First and the foremost, if you are creating a thread asking for a new graphic card *you HAVE to mention the EXACT company, make and model of your Power Supply (SMPS).* Specifications would be helpful too.

"i have a 400w power supply" --- this is wrong.
"i have a 400w power supply from Corsair" --- this is again wrong.

"i have Corsair CX400 power supply" --- this is right.

*Second, if you are using an el-cheapo also known as "crap" power supply, read this thread first: Power Supply Blacklist Thread * (deleted thread) Many companies like Cooler Master, Intex, Frontech, iBall etc. are black-listed here. Running a graphic card on these poor PSUs is not safe at all. So, if you are using one, you will have to increase your budget.

Third, before asking a basic query....use Google. The members of this forum are there to help you BUT not to spoon-feed you. Most basic queries are only a Google search away.

*Fourth, if you don't want to Google, then read this thread: Basic information regarding graphic cards for newbies *

*Fifth, read this thread before creating a buying advice thread:* *Best Graphic Cards for money - in India.* This thread will help you to get an idea of which Graphic cards you should be aiming at in your budget.

Threads from new members with half-baked and common queries will not be approved.

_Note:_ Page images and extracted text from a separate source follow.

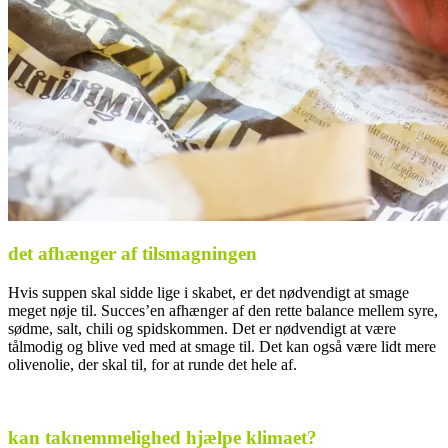
det afhænger af tilsmagningen
Hvis suppen skal sidde lige i skabet, er det nødvendigt at smage
meget nøje til. Succes’en afhænger af den rette balance mellem syre,
sødme, salt, chili og spidskommen. Det er nødvendigt at være
tålmodig og blive ved med at smage til. Det kan også være lidt mere
olivenolie, der skal til, for at runde det hele af.
.
kan taknemmelighed hjælpe klimaet?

*Only create a thread if you have read all the threads mentioned above.* You create a thread in whatever way you want, but information in the following questions should be mentioned.


----------



## ico (Jan 31, 2012)

*1. What is the intended use for this graphic card ? Gaming or workstation work? *(Name few Games or applications are you going to run)
Ans:

*2. Which Power Supply do you have? (Be EXACT while naming the company and model)*
Ans:

*3. What is your Max budget ?*
Ans:

*4. Which Screen resolution will you game at (if applicable)?*
Ans:

*5. What are your current computer specifications ?*
Ans:


----------